Diss, the Wensum and Swaffham, Saturday 13 June 2015
“Godzilla eats Diss” – Let’s Not
“On Reaching the Wensum”
“I wanna fly my biplane low over Swaffham” On Reaching the Wensum
Though our map of destinations bagged is starting to look healthier (not too far off the half-way point now) a cursory glance reveals that we’ve previously neglected the East of England. This weekend we firmly aim to set that straight – our bags are packed and we’re leaving in a minute.
We begin our East Anglian odyssey at Bury St Edmunds (henceforth referred to as Bury Noel Edmunds or BNE) to see the band play at the Apex.

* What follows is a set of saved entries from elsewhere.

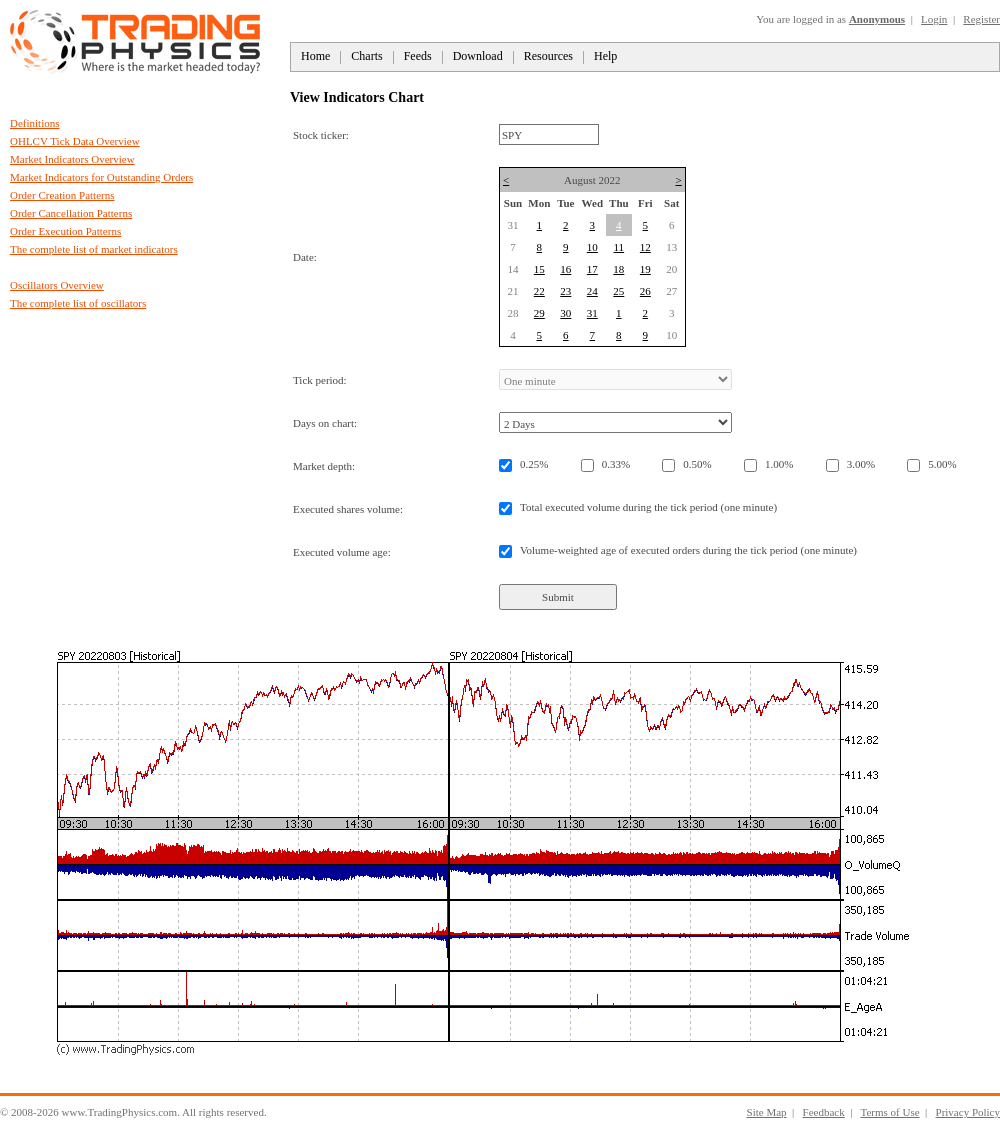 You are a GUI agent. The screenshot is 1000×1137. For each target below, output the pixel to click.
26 (645, 291)
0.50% (697, 464)
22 (539, 291)
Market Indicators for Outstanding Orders (101, 177)
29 (539, 313)
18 (618, 269)
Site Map (767, 1112)
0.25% (534, 464)
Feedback (824, 1112)
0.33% (616, 464)
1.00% (779, 464)
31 (592, 313)
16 (565, 269)
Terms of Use (889, 1112)
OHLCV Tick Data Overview (75, 141)
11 (619, 247)
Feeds (418, 56)
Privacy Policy (968, 1112)
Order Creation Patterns (62, 195)
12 (645, 247)
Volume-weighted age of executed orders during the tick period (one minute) (688, 550)
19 (645, 269)
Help (605, 56)
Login (934, 19)
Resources (548, 56)
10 (592, 247)
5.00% (942, 464)
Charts (366, 56)
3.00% (861, 464)
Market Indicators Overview (72, 159)
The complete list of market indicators (94, 249)
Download (478, 56)
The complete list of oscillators (78, 303)
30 (565, 313)
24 (592, 291)
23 (565, 291)
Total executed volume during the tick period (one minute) (648, 507)
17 (592, 269)
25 (618, 291)
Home (315, 56)
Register (981, 19)
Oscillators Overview (57, 285)
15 (539, 269)
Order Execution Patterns (65, 231)
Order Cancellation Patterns (71, 213)
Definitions (35, 123) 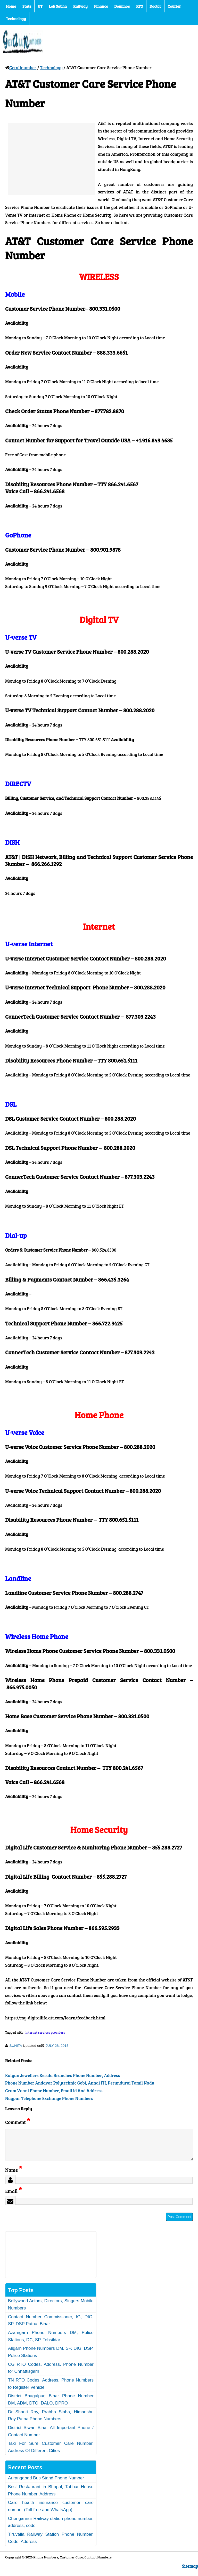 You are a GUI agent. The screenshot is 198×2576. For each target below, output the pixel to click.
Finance (101, 6)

It’s the first HMHB gig we’ve been to for over a year and it’s good to spot a few familiar faces, although due to a stop-off for burgers on the way to the venue, we just miss Chris Rand, mastermind behind the legendary HMHB lyrics site.

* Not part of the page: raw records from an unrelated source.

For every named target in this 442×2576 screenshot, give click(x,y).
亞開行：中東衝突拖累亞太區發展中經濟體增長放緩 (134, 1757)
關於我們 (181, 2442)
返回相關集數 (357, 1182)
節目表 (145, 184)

In the wake of the death of Christopher Lee, Blackwell et al come on stage to the strains of ‘Sumer is Icumen In’, prompting the more cinema-literate audience members to shout out quotes from ‘The Wicker Man’. Nick chides me for being baffled by all of these, as well as failing to identify Joy Division’s ‘Shadowplay’ during the encore.
Between songs there are musings on the East of England Tank Museum in (“It’s not like there are tank museums in the North, West or the South of England”); the pros and cons of wearing two jumpers at a Dead Kennedys gig; and a frisbee-share arrangement with Duncan Welch from school. We learn that Welch is yet to return the frisbee.

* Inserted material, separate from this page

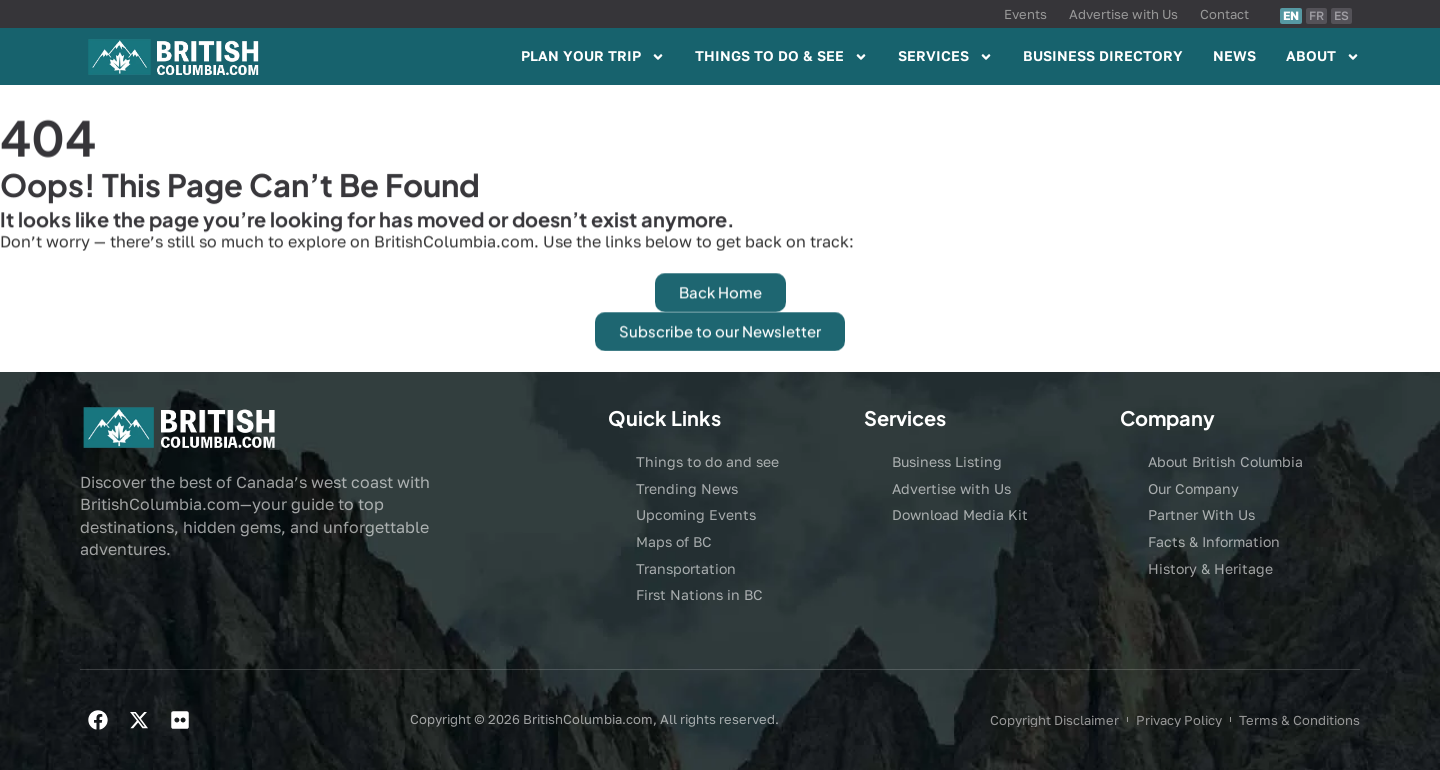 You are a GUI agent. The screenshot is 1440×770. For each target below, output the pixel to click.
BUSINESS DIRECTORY (1103, 55)
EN (1291, 15)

The following morning we leave BNE by the A-141, riding straight into the torrential downpour predicted by Blackwell, who’d seen the weather forecast on Countryfile. It’s no fun – all white vans speeding past, and overshoes filling up with lukewarm rainwater. After we bag Diss, things start looking up, with the rain easing off, and the roads becoming more bucolic – you can barely move for signs promising asparagus next left.
On reaching the Wensum, we bear west towards the day’s final destination. We’re disappointed at the lack of a decent sign to provide photographic evidence of our arrival (something along the lines of “Welcome to Swaffham, home to low-flying bi-planes” would have been nice) but decide that the ‘Swaffham Kebab & Pizza House’ will suffice.
Striking our usual winsome poses, we’re taken aback when a disgruntled junior employee with a vaguely threatening manner marches across the road and asks us why we we’re taking photographs of his establishment. We decide against explaining the Biscuit Tour, or pointing out to him that we’re not in Belarus, North Korea or any other regime with a poor human rights record, but in East Anglia, where freedom of the press is generally respected, and instead mumble something about needing to show we’re in Swaffham. He scuttles away moodily, saying nothing, and we reflect on the possibility that we might just have been mistaken for lycra-clad immigration officers. Sadly this episode of bizarre paranoia means we’re unable to recommend a visit to the Swaffham Kebab & Pizza House. Heaven knows what they’ll do if they ever find out they’re on Google Streetview.